Late stage capitalism is thrown about when it looks like various business have run out of ideas to extract wealth from society and chose to reduce human capital, lower wages, pursue rent seeking behavior, and/or overtly buy government favor. They want to be Rent-A-Center, but not just for TVs and junk furniture, but for your whole life. If regular people don't have decent jobs, where is all that sweet, sweet rent money going to come from?

Yes, small business in the US is still incredibly important to overall economic health. We do see a small number of very large players; be it tech, auto, real estate, finance, media etc.; that are actively working to consolidate power through acquisitions (organic and inorganic) or the ability to create perpetual rent seeking/subscriptions and remove ownership from vast swaths of society. By reducing market players, the large players no longer need to respond to market competition and innovate; they look for safer alternatives to increase profit and/or revenue, like reducing human capital or removing ownership. Removing ownership means the renter can no longer participate in traditional markets that provide equity/gains on investment like real estate and public stocks.
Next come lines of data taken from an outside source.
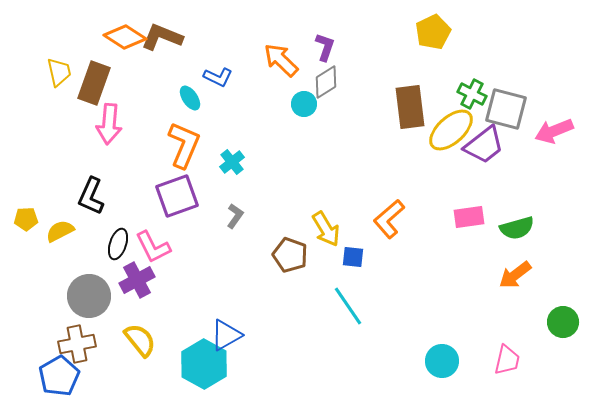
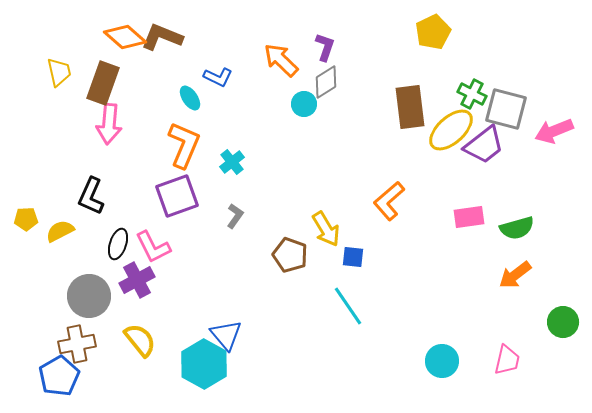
orange diamond at (125, 37): rotated 9 degrees clockwise
brown rectangle at (94, 83): moved 9 px right
orange L-shape at (389, 219): moved 18 px up
blue triangle at (226, 335): rotated 40 degrees counterclockwise
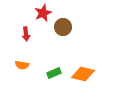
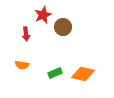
red star: moved 2 px down
green rectangle: moved 1 px right
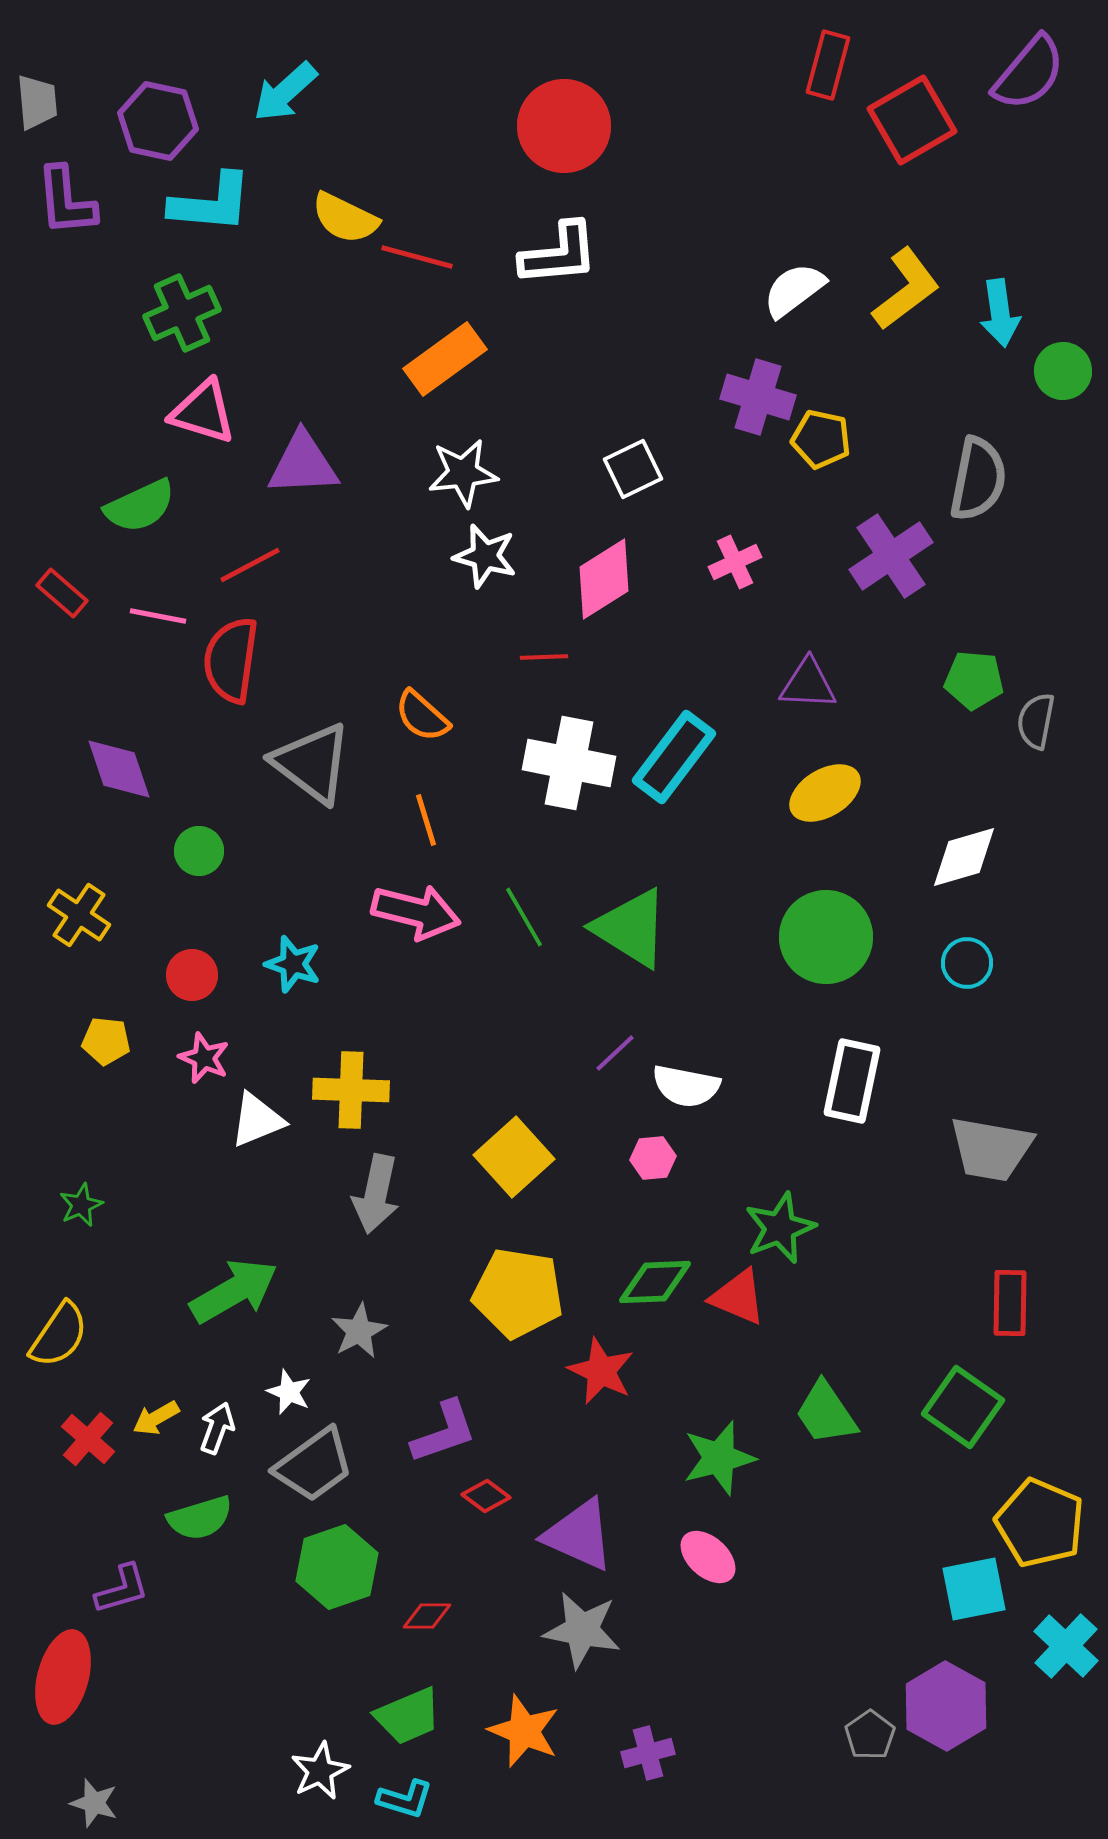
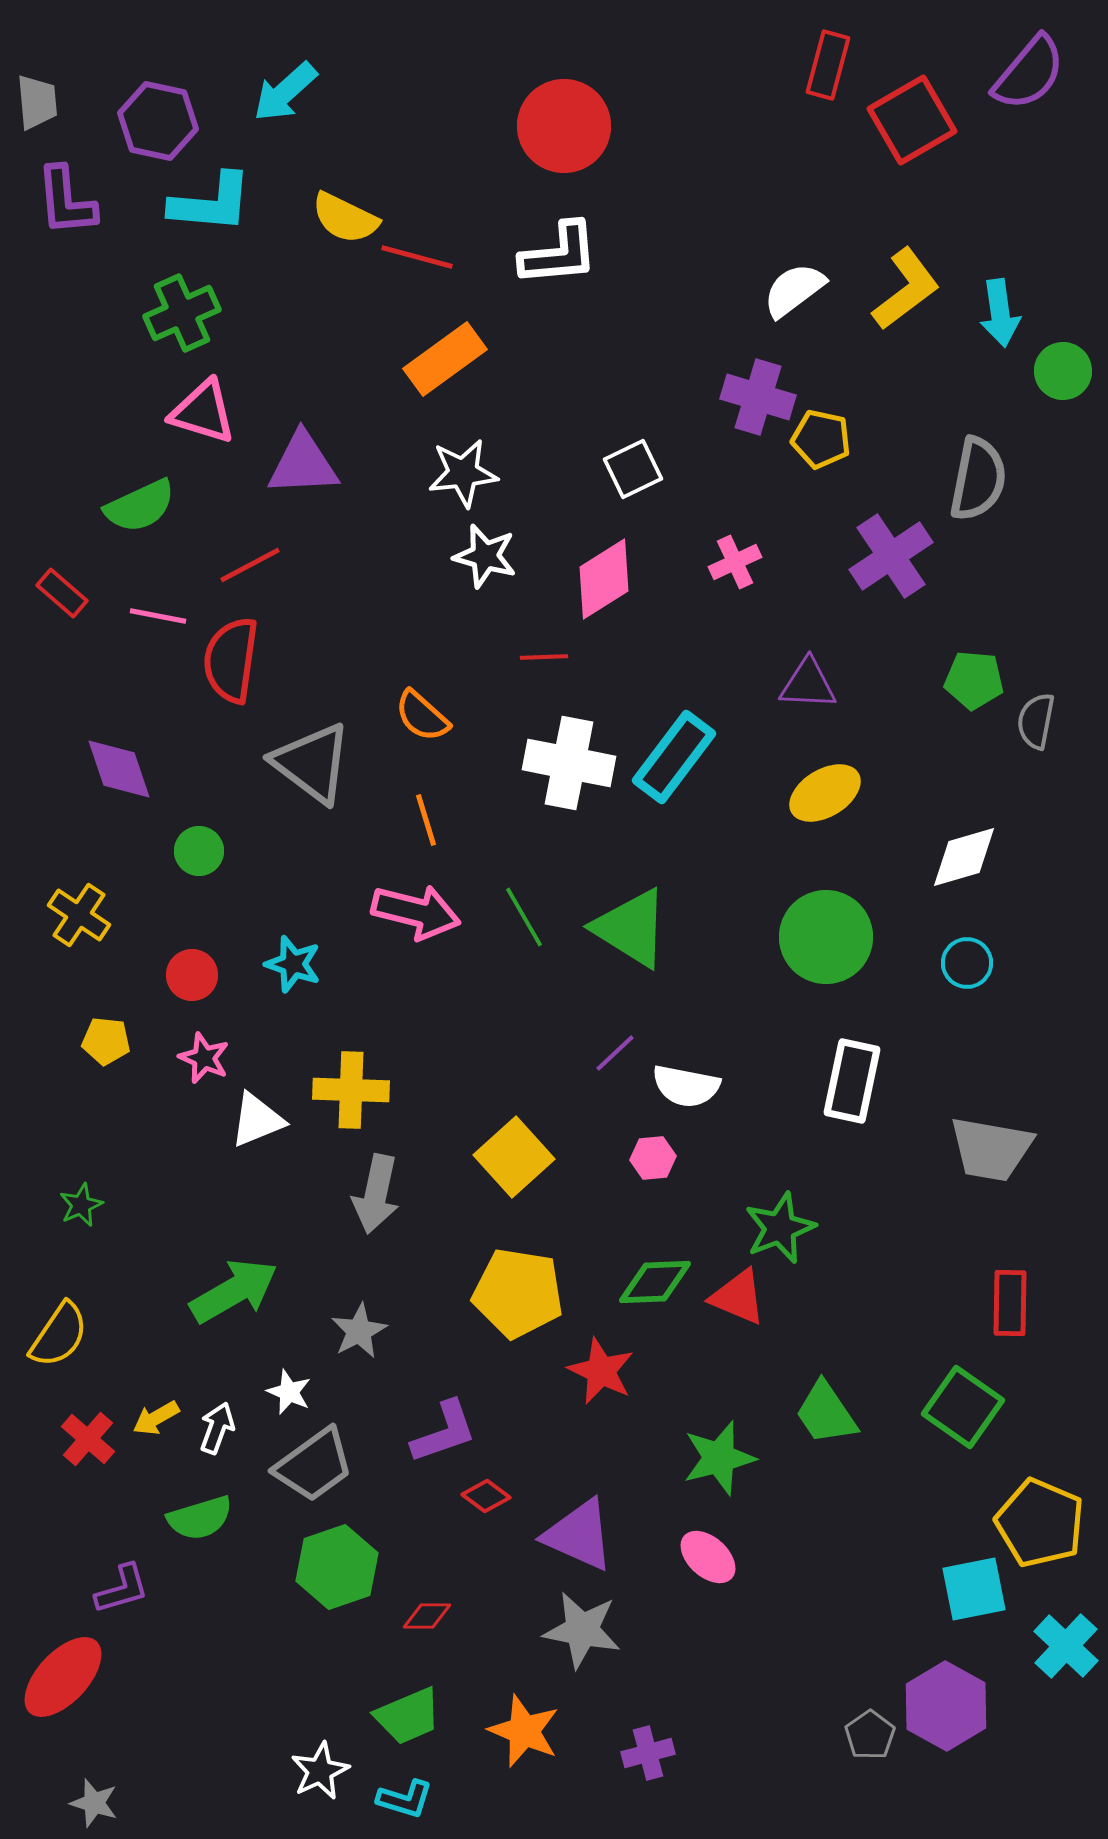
red ellipse at (63, 1677): rotated 28 degrees clockwise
Comment Late Stage Capitalism (Score 2) 55

The fear about AI in the US is probably that the work AI is assisting with or replacing is not then followed by another industry for effected/replaced humans to step or grow into. Late stage capitalism is simply trying to figure out how not pay Europeans and North Americans middle class wages with this new form of automation. Without the middle class, who is going to buy all the things business are selling? 100,000 wealthy families don't need 200,000,000 shiny new iPhones, 3,000,000 automobiles, or 100,000 flights per day.

Coach and whip makers were replaced by the automobile industry which employs millions of workers through it's massive and complex supply chain. No one was trying to make coaches and whips without humans to increase profit, it was subsumed by an entire other industry.

Weavers were replaced by automated weaving looms that made textiles incredibly affordable to most people spurring growth in upholstery/furniture and clothing. While the goal was to make textiles faster and consequently with fewer humans, it was a permanent boon to business that already used textiles, increasing economic opportunities for average people by providing less expensive goods and lowered the barrier to entry for textile based businesses.